Please show every line from the entries that carries the word "hoặc".
* * *
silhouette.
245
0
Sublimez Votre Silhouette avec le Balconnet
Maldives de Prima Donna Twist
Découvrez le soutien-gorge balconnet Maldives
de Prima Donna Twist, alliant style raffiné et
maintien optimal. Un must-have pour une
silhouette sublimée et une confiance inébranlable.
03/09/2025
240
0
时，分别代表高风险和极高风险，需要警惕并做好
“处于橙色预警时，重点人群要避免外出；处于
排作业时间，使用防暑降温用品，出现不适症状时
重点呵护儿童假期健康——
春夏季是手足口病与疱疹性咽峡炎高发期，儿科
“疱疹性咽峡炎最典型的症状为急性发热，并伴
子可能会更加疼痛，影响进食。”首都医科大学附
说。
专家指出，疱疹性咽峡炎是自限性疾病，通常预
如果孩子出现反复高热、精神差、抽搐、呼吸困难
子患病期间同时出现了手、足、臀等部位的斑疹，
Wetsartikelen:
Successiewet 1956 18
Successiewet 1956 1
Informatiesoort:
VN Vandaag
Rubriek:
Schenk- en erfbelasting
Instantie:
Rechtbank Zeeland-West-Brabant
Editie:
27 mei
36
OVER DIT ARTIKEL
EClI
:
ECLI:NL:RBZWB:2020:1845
* * *
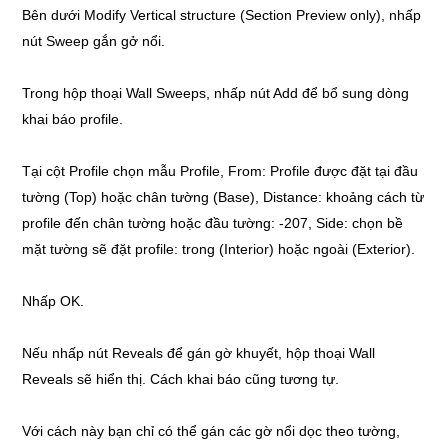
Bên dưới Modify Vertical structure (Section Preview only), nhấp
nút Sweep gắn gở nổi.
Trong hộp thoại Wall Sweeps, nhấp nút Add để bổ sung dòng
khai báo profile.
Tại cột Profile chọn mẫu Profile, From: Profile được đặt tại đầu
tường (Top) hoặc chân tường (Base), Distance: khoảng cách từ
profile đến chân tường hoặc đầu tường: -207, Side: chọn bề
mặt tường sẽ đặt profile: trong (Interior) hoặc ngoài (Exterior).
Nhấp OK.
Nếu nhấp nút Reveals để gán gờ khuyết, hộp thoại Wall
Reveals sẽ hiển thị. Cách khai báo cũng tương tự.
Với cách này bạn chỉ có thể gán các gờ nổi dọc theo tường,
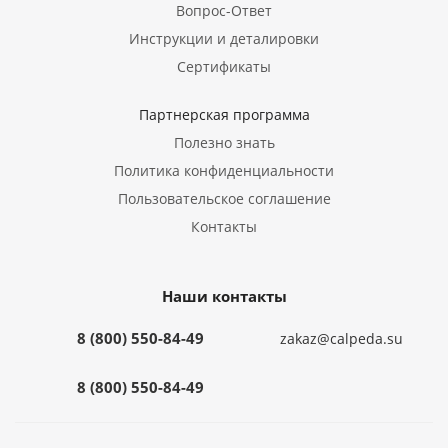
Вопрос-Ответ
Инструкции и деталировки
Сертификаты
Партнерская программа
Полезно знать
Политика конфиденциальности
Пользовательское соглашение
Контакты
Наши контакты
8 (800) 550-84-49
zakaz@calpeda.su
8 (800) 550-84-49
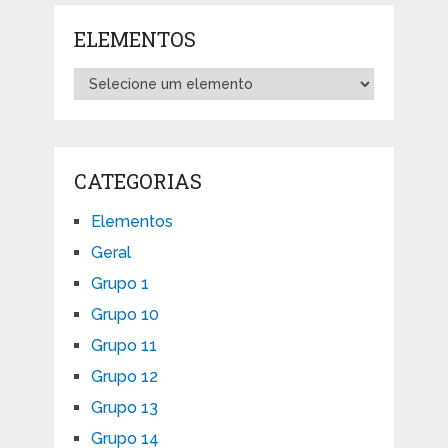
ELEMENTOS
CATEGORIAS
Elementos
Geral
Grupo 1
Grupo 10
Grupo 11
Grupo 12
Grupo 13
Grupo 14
* * *
Response to the task »
tường (Top) hoặc chân tường (Base), Distance: khoảng cách từ
profile đến chân tường hoặc đầu tường: -207, Side: chọn bề
mặt tường sẽ đặt profile: trong (Interior) hoặc ngoài (Exterior).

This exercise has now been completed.